Your answer should contain only the lines from the top of the data below down through the one with "para que nosot", transcribed exactly and without pictures; please include nothing more.

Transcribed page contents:
::::
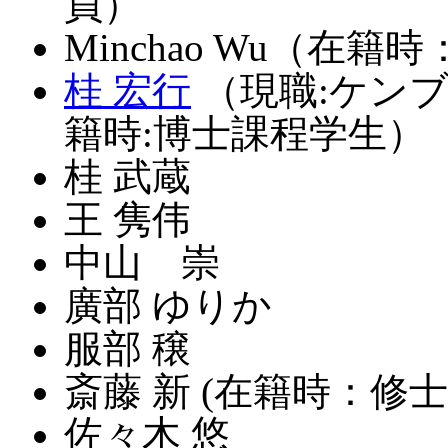
員）
Minchao Wu（在
桂 宏行
（現職:ケンブ
籍時:博士課程学生）
桂 武蔵
王 隽伟
中山 崇
廣部 ゆりか
服部 穣
斎藤 新 (在籍時：修士
佐々木 悠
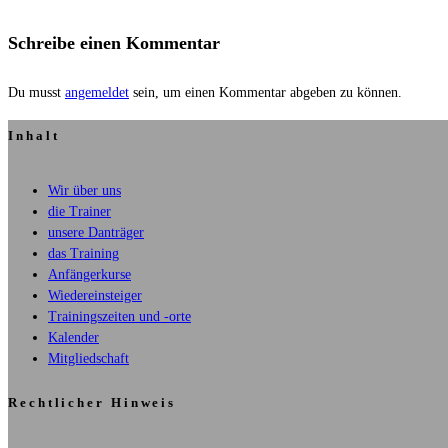
Schreibe einen Kommentar
Du musst
angemeldet
sein, um einen Kommentar abgeben zu können.
Inhalt
Wir über uns
die Trainer
unsere Danträger
das Training
Anfängerkurse
Wiedereinsteiger
Trainingszeiten und -orte
Kalender
Mitgliedschaft
Rechtlicher Hinweis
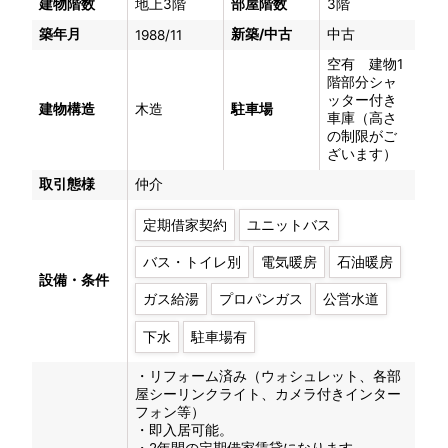
建物階数
地上3階
部屋階数
3階
築年月
新築/中古
中古
1988/11
空有 建物1
階部分シャ
ッター付き
建物構造
木造
駐車場
車庫（高さ
の制限がご
ざいます）
取引態様
仲介
定期借家契約
ユニットバス
バス・トイレ別
電気暖房
石油暖房
設備・条件
ガス給湯
プロパンガス
公営水道
下水
駐車場有
・リフォーム済み（ウォシュレット、各部
屋シーリンクライト、カメラ付きインター
フォン等）
・即入居可能。
・2年間の定期借家賃貸になります。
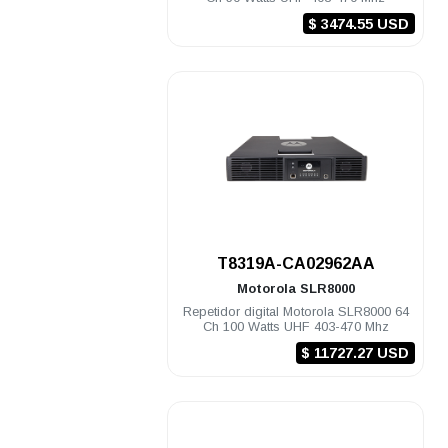
$ 3474.55 USD
.
T8319A-CA02962AA
Motorola
SLR8000
Repetidor digital Motorola SLR8000 64
Ch 100 Watts UHF 403-470 Mhz
$ 11727.27 USD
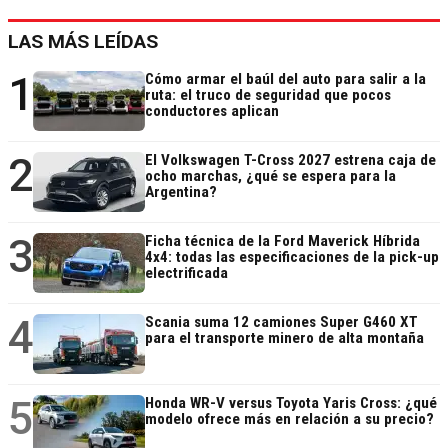
LAS MÁS LEÍDAS
1
Cómo armar el baúl del auto para salir a la
ruta: el truco de seguridad que pocos
conductores aplican
2
El Volkswagen T-Cross 2027 estrena caja de
ocho marchas, ¿qué se espera para la
Argentina?
3
Ficha técnica de la Ford Maverick Híbrida
4x4: todas las especificaciones de la pick-up
electrificada
4
Scania suma 12 camiones Super G460 XT
para el transporte minero de alta montaña
5
Honda WR-V versus Toyota Yaris Cross: ¿qué
modelo ofrece más en relación a su precio?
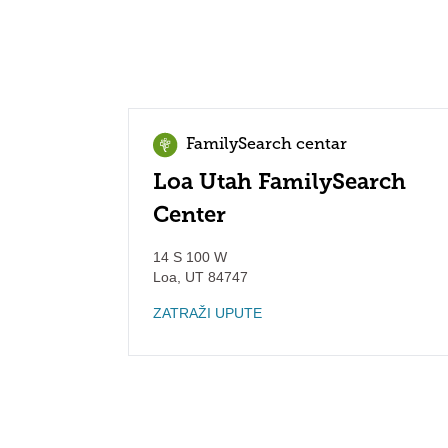
FamilySearch centar
Loa Utah FamilySearch
Center
14 S 100 W
Loa
,
UT
84747
ZATRAŽI UPUTE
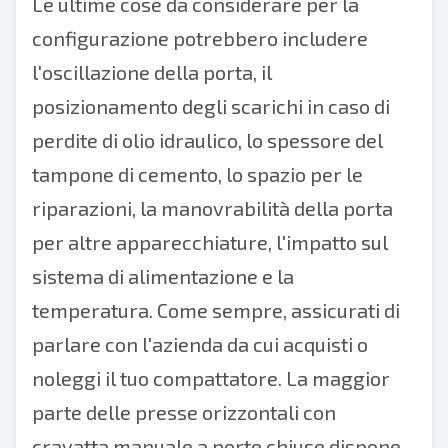
Le ultime cose da considerare per la
configurazione potrebbero includere
l'oscillazione della porta, il
posizionamento degli scarichi in caso di
perdite di olio idraulico, lo spessore del
tampone di cemento, lo spazio per le
riparazioni, la manovrabilità della porta
per altre apparecchiature, l'impatto sul
sistema di alimentazione e la
temperatura. Come sempre, assicurati di
parlare con l'azienda da cui acquisti o
noleggi il tuo compattatore. La maggior
parte delle presse orizzontali con
cravatta manuale a porte chiuse dispone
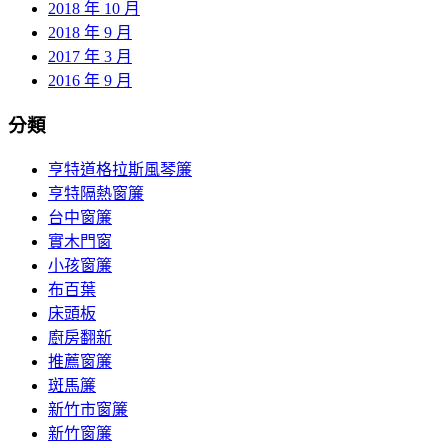
2018 年 10 月
2018 年 9 月
2017 年 3 月
2016 年 9 月
分類
亨特道格拉斯風琴簾
亨特隔熱窗簾
台中窗簾
實木門窗
小孩窗簾
布百葉
床頭板
廚房翻新
推薦窗簾
斑馬簾
新竹市窗簾
新竹窗簾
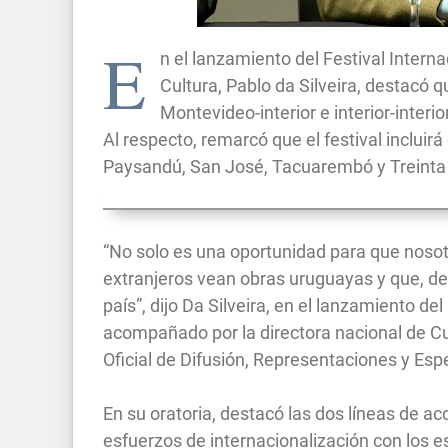
E
n el lanzamiento del Festival Intern
Cultura, Pablo da Silveira, destacó q
Montevideo-interior e interior-interio
Al respecto, remarcó que el festival inclui
Paysandú, San José, Tacuarembó y Treinta 
“No solo es una oportunidad para que nosot
extranjeros vean obras uruguayas y que, de 
país”, dijo Da Silveira, en el lanzamiento de
acompañado por la directora nacional de Cul
Oficial de Difusión, Representaciones y Esp
En su oratoria, destacó las dos líneas de a
esfuerzos de internacionalización con los es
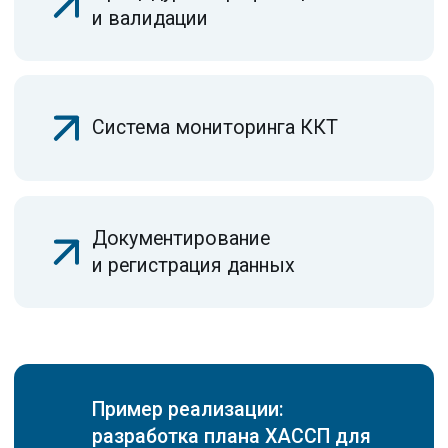
Виды СРО
Обучение
СРО строителей
Повышение
СРО проектировщиков
квалификации
СРО изыскателей
Обучение рабочим
СРО на опасные
профессиям
объекты
Профессиональная
Сопровождение
переподготовка
проверок СРО
Охрана труда
Специалисты для СРО
Охрана труда на высоте
Пожарная безопасность
Внесение в НРС
Аттестация
Подбор
специалистов HPC
НОК
НОК для строителей
Внесение в НРС
НОК
НОСТРОЙ
для проектировщиков
Внесение в НРС
НОК для изыскателей
НОПРИЗ
Оценка условий труда
Промышленная
безопасность
Сертификация
Электробезопасность
Сертификация ISO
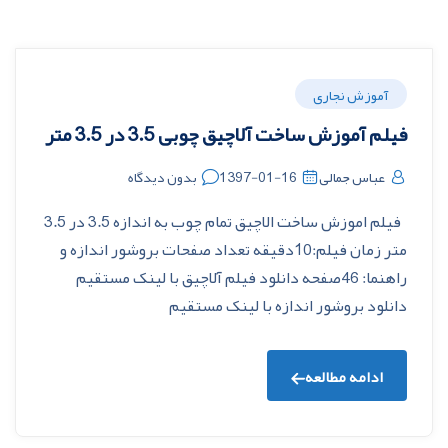
آموزش نجاری
فیلم آموزش ساخت آلاچیق چوبی 3.5 در 3.5 متر
عباس جمالی
1397-01-16
بدون دیدگاه
فیلم اموزش ساخت الاچیق تمام چوب به اندازه 3.5 در 3.5
متر زمان فیلم:10دقیقه تعداد صفحات بروشور اندازه و
راهنما: 46صفحه دانلود فیلم آلاچیق با لینک مستقیم
دانلود بروشور اندازه با لینک مستقیم
ادامه مطالعه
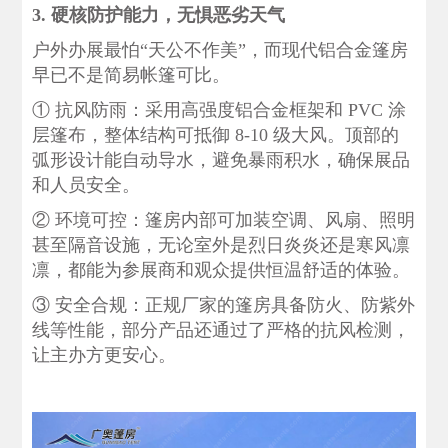
3. 硬核防护能力，无惧恶劣天气
户外办展最怕“天公不作美”，而现代铝合金篷房
早已不是简易帐篷可比。
‌① 抗风防雨‌：采用高强度铝合金框架和 PVC 涂
层篷布，整体结构可抵御 8-10 级大风。顶部的
弧形设计能自动导水，避免暴雨积水，确保展品
和人员安全。
‌② 环境可控‌：篷房内部可加装空调、风扇、照明
甚至隔音设施，无论室外是烈日炎炎还是寒风凛
凛，都能为参展商和观众提供恒温舒适的体验。
‌③ 安全合规‌：正规厂家的篷房具备防火、防紫外
线等性能，部分产品还通过了严格的抗风检测，
让主办方更安心。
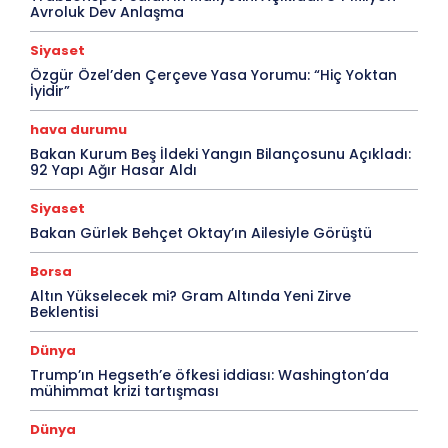
Avroluk Dev Anlaşma
Siyaset
Özgür Özel’den Çerçeve Yasa Yorumu: “Hiç Yoktan
İyidir”
hava durumu
Bakan Kurum Beş İldeki Yangın Bilançosunu Açıkladı:
92 Yapı Ağır Hasar Aldı
Siyaset
Bakan Gürlek Behçet Oktay’ın Ailesiyle Görüştü
Borsa
Altın Yükselecek mi? Gram Altında Yeni Zirve
Beklentisi
Dünya
Trump’ın Hegseth’e öfkesi iddiası: Washington’da
mühimmat krizi tartışması
Dünya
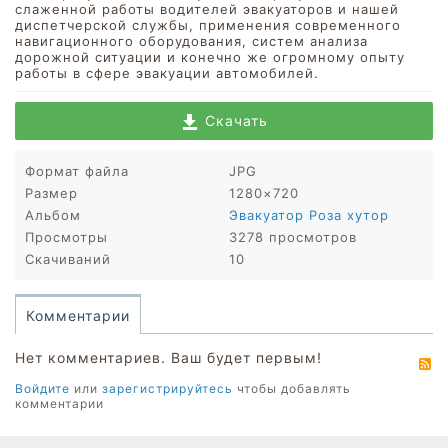
слаженной работы водителей эвакуаторов и нашей
диспетчерской службы, применения современного
навигационного оборудования, систем анализа
дорожной ситуации и конечно же огромному опыту
работы в сфере эвакуации автомобилей.
Скачать
Формат файла
JPG
Размер
1280×720
Альбом
Эвакуатор Роза хутор
Просмотры
3278 просмотров
Скачиваний
10
Комментарии
Нет комментариев. Ваш будет первым!
R
Войдите
или
зарегистрируйтесь
чтобы добавлять
комментарии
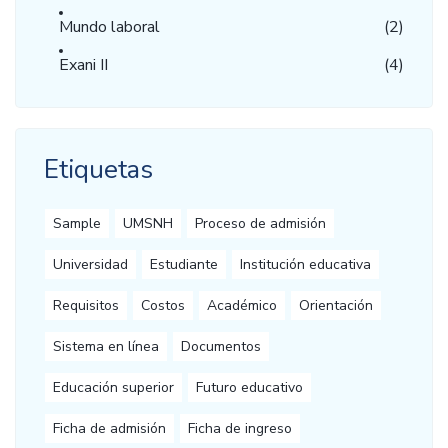
Mundo laboral
(2)
Exani II
(4)
Etiquetas
Sample
UMSNH
Proceso de admisión
Universidad
Estudiante
Institución educativa
Requisitos
Costos
Académico
Orientación
Sistema en línea
Documentos
Educación superior
Futuro educativo
Ficha de admisión
Ficha de ingreso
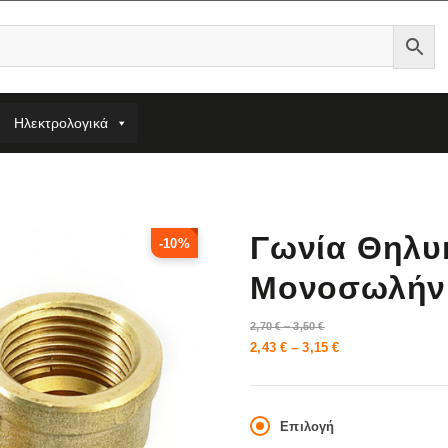
Ηλεκτρολογικά
Γωνία Θηλυ
-10%
Μονοσωλήν
P
2,70
€
–
3,50
€
r
P
2,43
€
–
3,15
€
i
r
c
i
e
c
r
Επιλογή
a
e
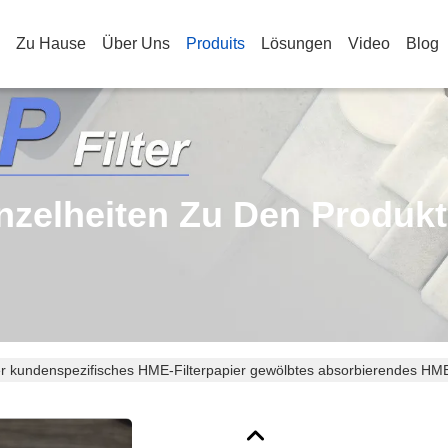
Zu Hause
Über Uns
Produits
Lösungen
Video
Blog
nzelheiten Zu Den Produk
 kundenspezifisches HME-Filterpapier gewölbtes absorbierendes HME-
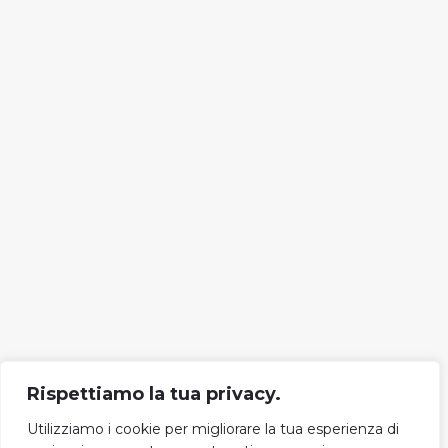
Rispettiamo la tua privacy.
Utilizziamo i cookie per migliorare la tua esperienza di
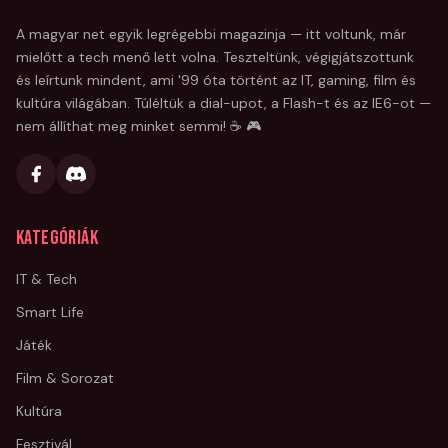
A magyar net egyik legrégebbi magazinja — itt voltunk, már
mielőtt a tech menő lett volna. Teszteltünk, végigjátszottunk
és leírtunk mindent, ami '99 óta történt az IT, gaming, film és
kultúra világában. Túléltük a dial-upot, a Flash-t és az IE6-ot —
nem állíthat meg minket semmi! ☕ 🎮
Kategóriák
IT & Tech
Smart Life
Játék
Film & Sorozat
Kultúra
Fesztivál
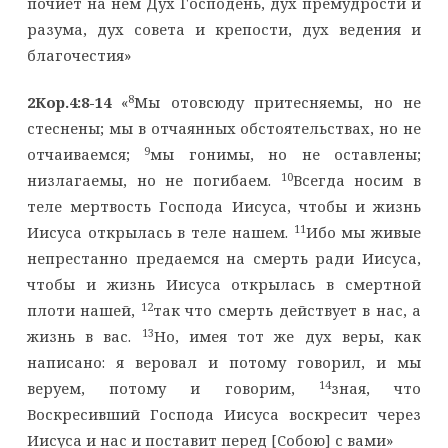
почиет на нем Дух Господень, дух премудрости и
разума, дух совета и крепости, дух ведения и
благочестия»
8
2Кор.4:8-14
«
Мы отовсюду притесняемы, но не
стеснены; мы в отчаянных обстоятельствах, но не
9
отчаиваемся;
мы гонимы, но не оставлены;
10
низлагаемы, но не погибаем.
Всегда носим в
теле мертвость Господа Иисуса, чтобы и жизнь
11
Иисуса открылась в теле нашем.
Ибо мы живые
непрестанно предаемся на смерть ради Иисуса,
чтобы и жизнь Иисуса открылась в смертной
12
плоти нашей,
так что смерть действует в нас, а
13
жизнь в вас.
Но, имея тот же дух веры, как
написано: я веровал и потому говорил, и мы
14
веруем, потому и говорим,
зная, что
Воскресивший Господа Иисуса воскресит через
Иисуса и нас и поставит перед [Собою] с вами»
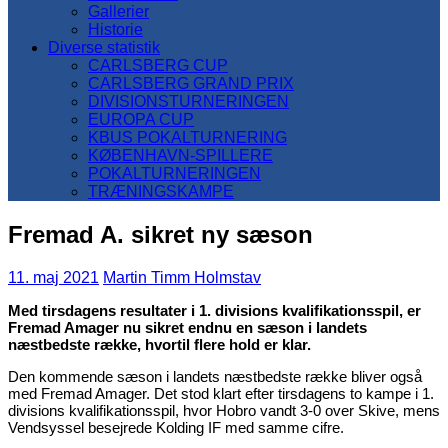
Gallerier
Historie
Diverse statistik
CARLSBERG CUP
CARLSBERG GRAND PRIX
DIVISIONSTURNERINGEN
EUROPA CUP
KBUS POKALTURNERING
KØBENHAVN-SPILLERE
POKALTURNERINGEN
TRÆNINGSKAMPE
Fremad A. sikret ny sæson
11. maj 2021
Martin Timm Holmstav
Med tirsdagens resultater i 1. divisions kvalifikationsspil, er
Fremad Amager nu sikret endnu en sæson i landets
næstbedste række, hvortil flere hold er klar.
Den kommende sæson i landets næstbedste række bliver også
med Fremad Amager. Det stod klart efter tirsdagens to kampe i 1.
divisions kvalifikationsspil, hvor Hobro vandt 3-0 over Skive, mens
Vendsyssel besejrede Kolding IF med samme cifre.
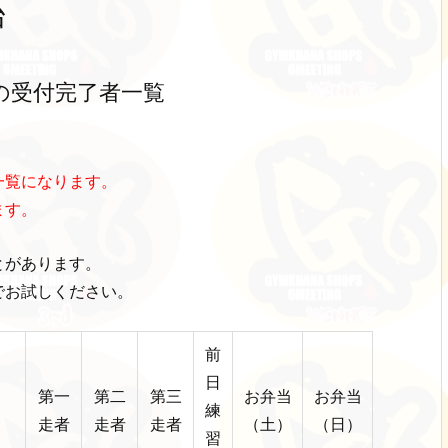
台
の受付完了者一覧
一覧になります。
ます。
とがあります。
でお試しください。
前
日
第一
第二
第三
お弁当
お弁当
練
走者
走者
走者
（土）
（日）
習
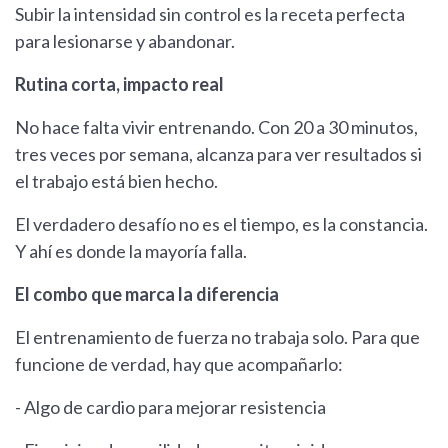
Subir la intensidad sin control es la receta perfecta
para lesionarse y abandonar.
Rutina corta, impacto real
No hace falta vivir entrenando. Con 20 a 30 minutos,
tres veces por semana, alcanza para ver resultados si
el trabajo está bien hecho.
El verdadero desafío no es el tiempo, es la constancia.
Y ahí es donde la mayoría falla.
El combo que marca la diferencia
El entrenamiento de fuerza no trabaja solo. Para que
funcione de verdad, hay que acompañarlo:
- Algo de cardio para mejorar resistencia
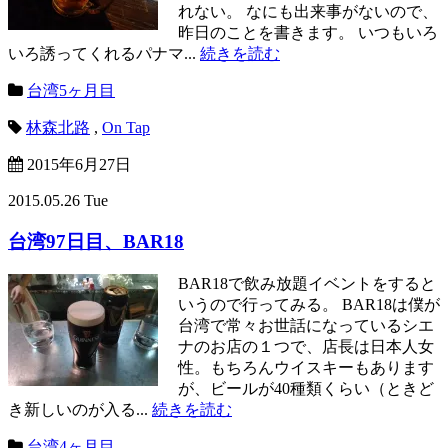
れない。 なにも出来事がないので、
昨日のことを書きます。 いつもいろ
いろ誘ってくれるパナマ...
続きを読む
台湾5ヶ月目
林森北路
,
On Tap
2015年6月27日
2015.05.26 Tue
台湾97日目、BAR18
BAR18で飲み放題イベントをすると
いうので行ってみる。 BAR18は僕が
台湾で常々お世話になっているシエ
ナのお店の１つで、店長は日本人女
性。もちろんウイスキーもあります
が、ビールが40種類くらい（ときど
き新しいのが入る...
続きを読む
台湾4ヶ月目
::::
## Problem solution
員）
Minchao Wu（在
桂 宏行
（現職:ケンブ
籍時:博士課程学生）
桂 武蔵
王 隽伟
中山 崇
廣部 ゆりか
服部 穣
斎藤 新 (在籍時：修士
佐々木 悠
Schreibe einen Kommentar
Du musst
angemeldet
sein, um einen Kommentar abgeben zu können.
Inhalt
Wir über uns
die Trainer
unsere Danträger
das Training
Anfängerkurse
Wiedereinsteiger
Trainingszeiten und -orte
Kalender
Mitgliedschaft
Rechtlicher Hinweis
建物階数
地上3階
部屋階数
3階
築年月
新築/中古
中古
1988/11
空有 建物1
階部分シャ
ッター付き
建物構造
木造
駐車場
車庫（高さ
の制限がご
ざいます）
取引態様
仲介
定期借家契約
ユニットバス
バス・トイレ別
電気暖房
石油暖房
設備・条件
ガス給湯
プロパンガス
公営水道
下水
駐車場有
・リフォーム済み（ウォシュレット、各部
屋シーリンクライト、カメラ付きインター
フォン等）
・即入居可能。
・2年間の定期借家賃貸になります。
$ 3474.55 USD
.
T8319A-CA02962AA
Motorola
SLR8000
Repetidor digital Motorola SLR8000 64
Ch 100 Watts UHF 403-470 Mhz
$ 11727.27 USD
LAS MÁS LEÍDAS
1
Cómo armar el baúl del auto para salir a la
ruta: el truco de seguridad que pocos
conductores aplican
2
El Volkswagen T-Cross 2027 estrena caja de
ocho marchas, ¿qué se espera para la
Argentina?
3
Ficha técnica de la Ford Maverick Híbrida
4x4: todas las especificaciones de la pick-up
electrificada
4
Scania suma 12 camiones Super G460 XT
para el transporte minero de alta montaña
5
Honda WR-V versus Toyota Yaris Cross: ¿qué
modelo ofrece más en relación a su precio?
FamilySearch centar
Loa Utah FamilySearch
Center
14 S 100 W
Loa
,
UT
84747
ZATRAŽI UPUTE
Le ultime cose da considerare per la
configurazione potrebbero includere
l'oscillazione della porta, il
posizionamento degli scarichi in caso di
perdite di olio idraulico, lo spessore del
tampone di cemento, lo spazio per le
riparazioni, la manovrabilità della porta
per altre apparecchiature, l'impatto sul
sistema di alimentazione e la
temperatura. Come sempre, assicurati di
parlare con l'azienda da cui acquisti o
noleggi il tuo compattatore. La maggior
parte delle presse orizzontali con
cravatta manuale a porte chiuse dispone
2018 年 10 月
2018 年 9 月
2017 年 3 月
2016 年 9 月
分類
亨特道格拉斯風琴簾
亨特隔熱窗簾
台中窗簾
實木門窗
小孩窗簾
布百葉
床頭板
廚房翻新
推薦窗簾
斑馬簾
新竹市窗簾
新竹窗簾
E
n el lanzamiento del Festival Intern
Cultura, Pablo da Silveira, destacó q
Montevideo-interior e interior-interio
Al respecto, remarcó que el festival inclui
Paysandú, San José, Tacuarembó y Treinta 
“No solo es una oportunidad para que nosot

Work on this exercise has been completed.